The trajectory of this sort of action film over the decades is an interesting study in itself. They went from a proliferation of war movies after World War II depicting team-oriented action, to films depicting suave, sophisticated individuals who still worked for the government but in a lone role, such as James Bond, to vigilante films depicting someone taking action outside the law and going against the wishes of the government. The latter began as left-wing slanted films like Billy Jack and Shaft, reflecting the cynicism of the New Left towards the government over Vietnam and segregation. The mainstreaming of this cynicism post-Watergate saw the rise of politically neutral or muddled films like Walking Tall. Finally, the rise of Reaganism in the early 1980s saw explicitly right-wing themes rise to prominence, which have remained the norm in the genre since. James William Gibson, in the aforementioned book Warrior Dreams, notes this shift from team-oriented to individual vigilante-oriented themes in film as well, and places them in the context of the waning of the Vietnam War. (Gibson, though, skips the early left-wing period of these films — which interestingly came out while the Vietnam War was still going on — and begins with 1974's Death Wish.)
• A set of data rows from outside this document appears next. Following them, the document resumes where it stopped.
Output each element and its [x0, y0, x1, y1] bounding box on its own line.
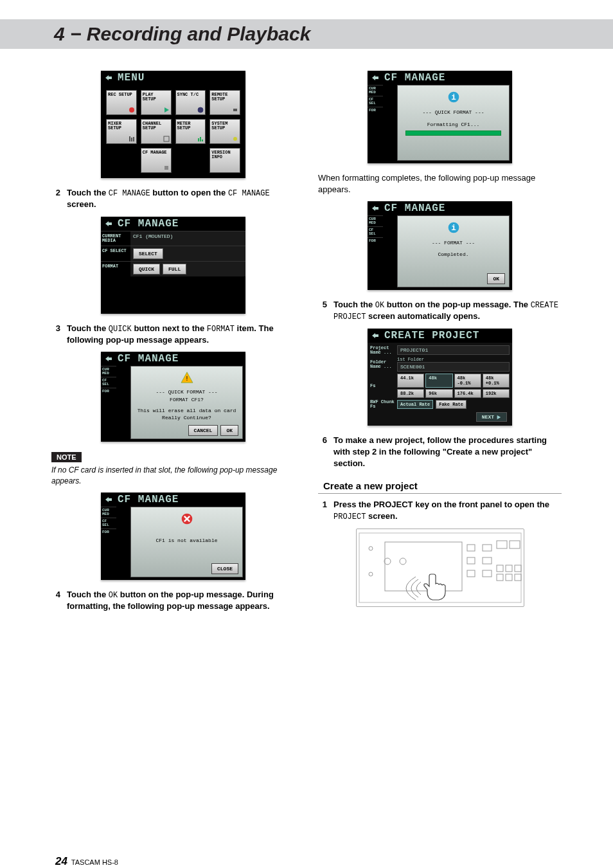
- svg-rect-34: [497, 574, 503, 581]
- menu-remote-setup[interactable]: REMOTE SETUP: [209, 90, 240, 115]
- screenshot-menu: MENU REC SETUP PLAY SETUP SYNC T/C REMOT…: [101, 71, 245, 178]
- warning-icon: !: [135, 372, 238, 386]
- menu-mixer-setup[interactable]: MIXER SETUP: [106, 119, 137, 144]
- menu-rec-setup[interactable]: REC SETUP: [106, 90, 137, 115]
- svg-rect-25: [467, 570, 475, 577]
- section-header: 4 − Recording and Playback: [0, 19, 613, 49]
- bwf-fake[interactable]: Fake Rate: [436, 400, 466, 409]
- screenshot-not-available: CF MANAGE CUR MEDCF SELFOR CF1 is not av…: [101, 493, 245, 580]
- svg-point-20: [369, 572, 373, 576]
- svg-rect-5: [164, 136, 169, 141]
- ok-button[interactable]: OK: [487, 273, 505, 284]
- svg-rect-23: [467, 545, 475, 551]
- svg-point-19: [369, 547, 373, 550]
- screenshot-completed: CF MANAGE CUR MEDCF SELFOR i --- FORMAT …: [368, 201, 512, 290]
- quick-format-popup: ! --- QUICK FORMAT --- FORMAT CF1? This …: [130, 366, 243, 439]
- meter-icon: [197, 136, 204, 142]
- step-6: 6 To make a new project, follow the proc…: [318, 435, 562, 469]
- svg-rect-6: [198, 138, 199, 141]
- left-column: MENU REC SETUP PLAY SETUP SYNC T/C REMOT…: [51, 66, 295, 619]
- svg-text:!: !: [184, 375, 188, 383]
- step-2: 2 Touch the CF MANAGE button to open the…: [51, 187, 295, 210]
- folder-name-field[interactable]: SCENE001: [397, 362, 510, 372]
- channel-icon: [163, 136, 170, 142]
- quick-button[interactable]: QUICK: [133, 264, 160, 275]
- menu-meter-setup[interactable]: METER SETUP: [175, 119, 206, 144]
- svg-rect-4: [133, 137, 134, 141]
- svg-rect-7: [200, 137, 201, 141]
- info-icon: i: [402, 221, 505, 237]
- svg-rect-31: [497, 565, 503, 572]
- error-icon: [135, 512, 238, 528]
- back-icon: [103, 73, 114, 82]
- svg-rect-18: [385, 542, 462, 591]
- next-button[interactable]: NEXT: [476, 412, 507, 422]
- svg-rect-29: [497, 541, 507, 548]
- fs-48k-minus[interactable]: 48k -0.1%: [454, 374, 481, 388]
- cancel-button[interactable]: CANCEL: [188, 425, 218, 436]
- screenshot-cf-manage: CF MANAGE CURRENT MEDIACF1 (MOUNTED) CF …: [101, 217, 245, 314]
- menu-play-setup[interactable]: PLAY SETUP: [141, 90, 172, 115]
- fs-96k[interactable]: 96k: [425, 389, 452, 398]
- menu-version-info[interactable]: VERSION INFO: [209, 148, 240, 173]
- front-panel-illustration: [356, 529, 524, 607]
- after-format-text: When formatting completes, the following…: [318, 172, 562, 195]
- screenshot-create-project: CREATE PROJECT Project Name ...PROJECT01…: [368, 329, 512, 426]
- note-label: NOTE: [51, 452, 82, 462]
- menu-channel-setup[interactable]: CHANNEL SETUP: [141, 119, 172, 144]
- fs-48k[interactable]: 48k: [425, 374, 452, 388]
- step-5: 5 Touch the OK button on the pop-up mess…: [318, 299, 562, 322]
- select-button[interactable]: SELECT: [133, 248, 163, 259]
- svg-rect-10: [164, 166, 168, 170]
- full-button[interactable]: FULL: [163, 264, 186, 275]
- svg-point-22: [400, 558, 406, 565]
- svg-rect-35: [506, 574, 512, 581]
- fs-44-1k[interactable]: 44.1k: [397, 374, 424, 388]
- progress-bar: [405, 131, 501, 136]
- back-icon: [103, 219, 114, 228]
- svg-rect-2: [129, 136, 130, 141]
- close-button[interactable]: CLOSE: [211, 563, 238, 574]
- svg-rect-36: [515, 574, 521, 581]
- not-available-popup: CF1 is not available CLOSE: [130, 507, 243, 577]
- menu-cf-manage[interactable]: CF MANAGE: [141, 148, 172, 173]
- remote-icon: [232, 107, 238, 113]
- back-icon: [370, 204, 380, 213]
- right-column: CF MANAGE CUR MEDCF SELFOR i --- QUICK F…: [318, 66, 562, 619]
- svg-rect-26: [483, 545, 492, 551]
- svg-rect-33: [515, 565, 521, 572]
- svg-rect-28: [483, 570, 492, 577]
- fs-88-2k[interactable]: 88.2k: [397, 389, 424, 398]
- svg-rect-1: [233, 109, 237, 111]
- project-name-field[interactable]: PROJECT01: [397, 345, 510, 355]
- menu-title: MENU: [118, 72, 145, 84]
- back-icon: [370, 73, 380, 82]
- formatting-popup: i --- QUICK FORMAT --- Formatting CF1...: [397, 85, 510, 161]
- fs-48k-plus[interactable]: 48k +0.1%: [483, 374, 510, 388]
- section-title: 4 − Recording and Playback: [54, 23, 310, 45]
- note-text: If no CF card is inserted in that slot, …: [51, 465, 295, 485]
- svg-point-9: [233, 137, 237, 141]
- menu-system-setup[interactable]: SYSTEM SETUP: [209, 119, 240, 144]
- menu-sync-tc[interactable]: SYNC T/C: [175, 90, 206, 115]
- svg-rect-8: [202, 140, 203, 141]
- screenshot-quick-format: CF MANAGE CUR MEDCF SELFOR ! --- QUICK F…: [101, 352, 245, 442]
- back-icon: [370, 331, 380, 340]
- fs-192k[interactable]: 192k: [483, 389, 510, 398]
- svg-rect-24: [467, 557, 475, 564]
- svg-point-0: [129, 107, 134, 113]
- fs-176-4k[interactable]: 176.4k: [454, 389, 481, 398]
- svg-text:i: i: [451, 93, 456, 102]
- svg-rect-30: [510, 541, 520, 548]
- back-icon: [103, 495, 114, 504]
- record-icon: [129, 107, 135, 113]
- bwf-actual[interactable]: Actual Rate: [397, 400, 433, 409]
- gear-icon: [232, 136, 238, 142]
- back-icon: [103, 354, 114, 363]
- page-footer: 24 TASCAM HS-8: [55, 855, 118, 868]
- sync-icon: [197, 107, 204, 113]
- step-1b: 1 Press the PROJECT key on the front pan…: [318, 499, 562, 522]
- ok-button[interactable]: OK: [220, 425, 238, 436]
- subheading-create-project: Create a new project: [318, 480, 562, 494]
- svg-rect-32: [506, 565, 512, 572]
In itself, there is little wrong with enjoying the hero narrative or vigilante fantasy. Such themes are a common element in films, novels; and even high culture such as operas. Those with higher than normal hero fixation and fantasies or paramilitary drive would better serve themselves (and everyone else) by enlisting in the military or police academy. Those who cannot accept the established system could just as easily join a paintball association or a local dojo.